I’ve noticed lately that a number of Buffalo businesses are employing radical imagery in their branding. Both Soviet-style working-class exaltation and the defiant fist often associated with the Black Power and other resistance movements seem to be gaining in prominence.
Is this (gasp) APPROPRIATION? A logical successor to Hot Topic’s Che Guevara t-shirts? Is it proof of the indelibility of Occupy Wall Street’s message of dissatisfaction with business as usual? Is it an example of romanticizing Buffalo’s industrial heritage? Do radicals just have the best eye for design? Does it matter?
I’ll reserve comment other than to say I find this kind of imagery appealing (probably for all of the above reasons).

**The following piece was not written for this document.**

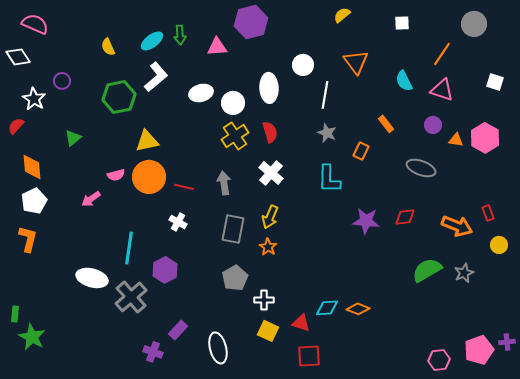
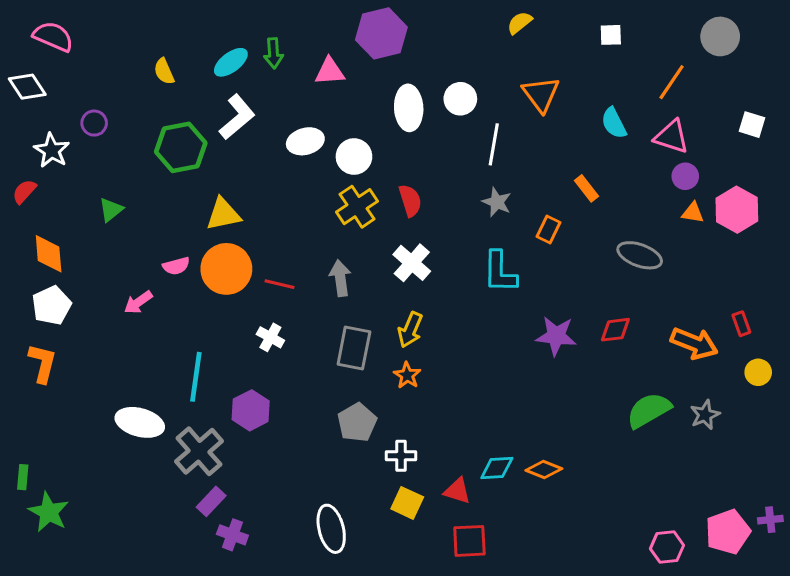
white ellipse: (269, 88) -> (409, 108), moved
purple circle: (433, 125) -> (685, 176), moved
purple rectangle: (178, 330) -> (211, 501), moved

The oldest example I can think of is the downtown mural for an ad agency at the top of this post. I don’t know when it went up; Buffalo Rising suggests it was in 2011, but I thought I had seen it before then. Anyway, the October 3, 2011 date of the BRO post suggests an interesting synchronicity with Occupy Wall Street.

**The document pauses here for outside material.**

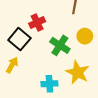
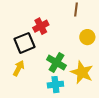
black square: (19, 39) -> (25, 43), turned 30
green cross: (60, 45) -> (56, 62), moved

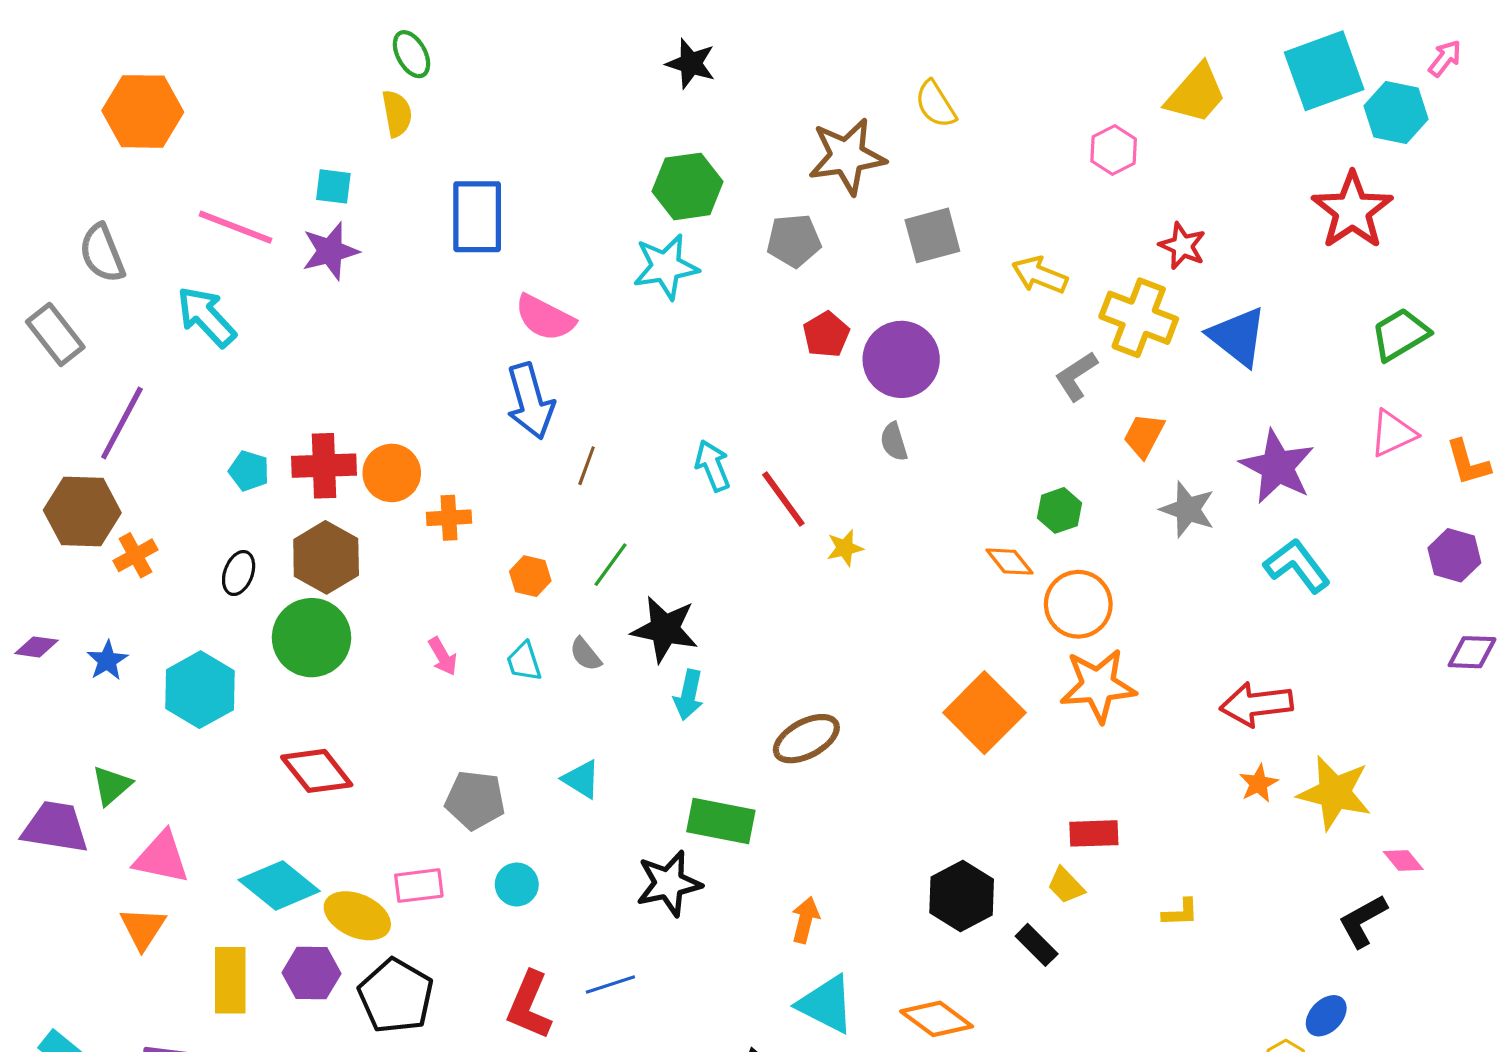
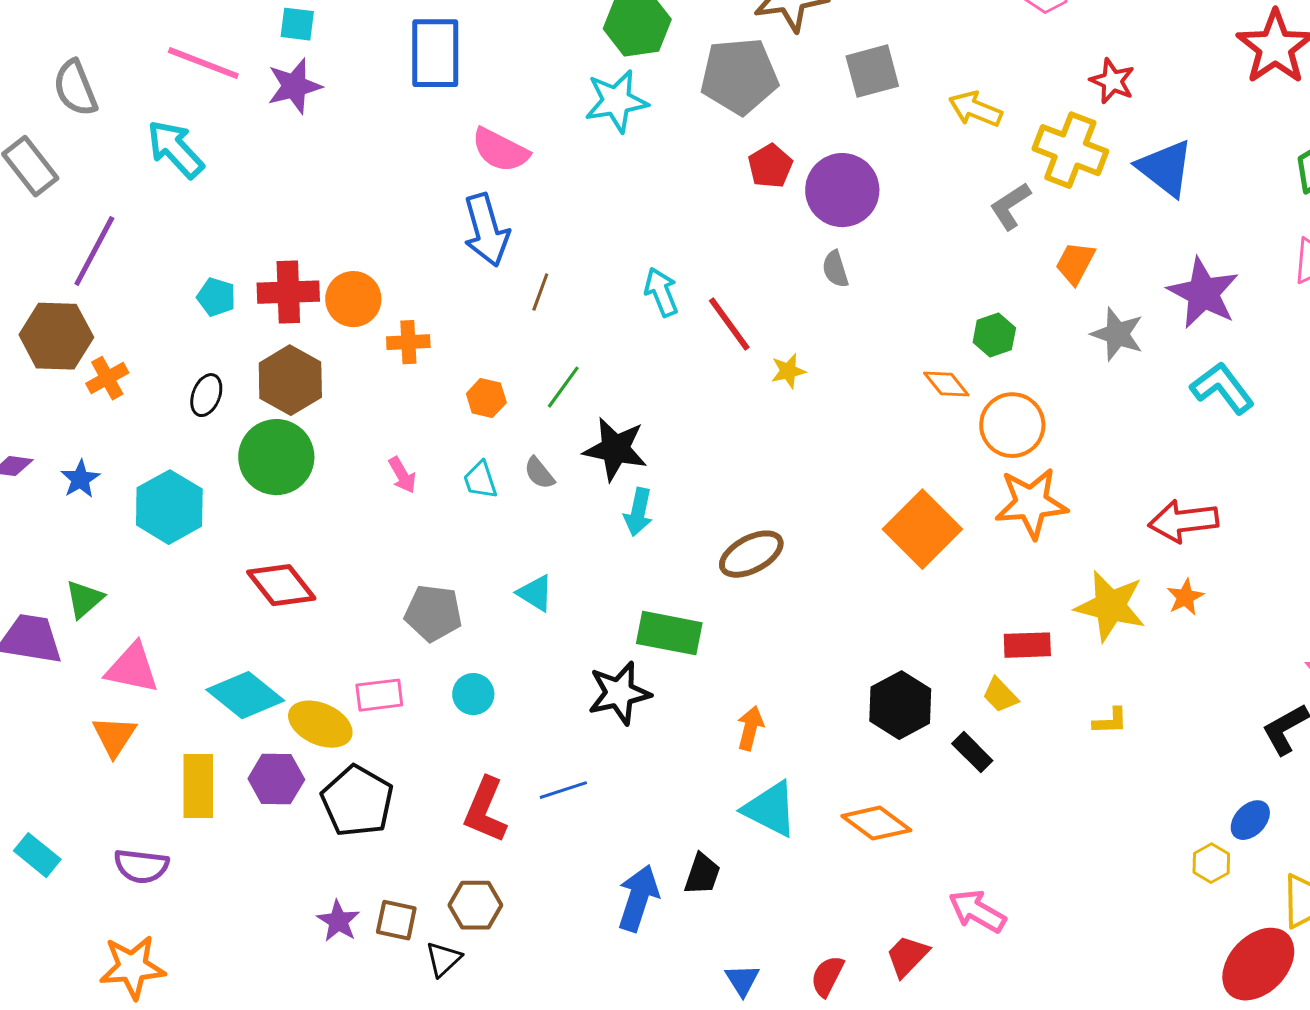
gray pentagon: (794, 241) -> (739, 76), size x1.5
yellow star: (1335, 793) -> (1110, 606), moved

Both Public Espresso and Buffalo Iron Works opted for the iconic “strong guy swinging a heavy thing.” I like to think that it’s the same guy in both images, forging things from red hot screaming metal by day and perfectly roasting smooth-brewing coffee blends on the third shift by night in order to put food on the table for his wife and baby (Is she named Stella? Is he played by Marlon Brando?):
Bread Hive and this contractor opted for the raised fist, which I traditionally associate with the Black Panthers, and then other later resistance movements, but which wikipedia tells me has also been in use for a long time as a symbol of solidarity and anti-fascism:
Like I said above, I don’t have much comment on this possible trend aside from what comment inheres in presenting all of these logos in one place. I obviously have much fondness for peoples’ movements, but I also really just like the aesthetic of old-time communist and anarchist propaganda. Maybe there’s something suspect about an ad agency that does work for big-C Capital employing this kind imagery, but I don’t think it particularly matters. There’s definitely worse places a business could go with its branding strategy (ahem, Gypsy Parlor).
Have you seen other examples of radical iconography being used by local businesses?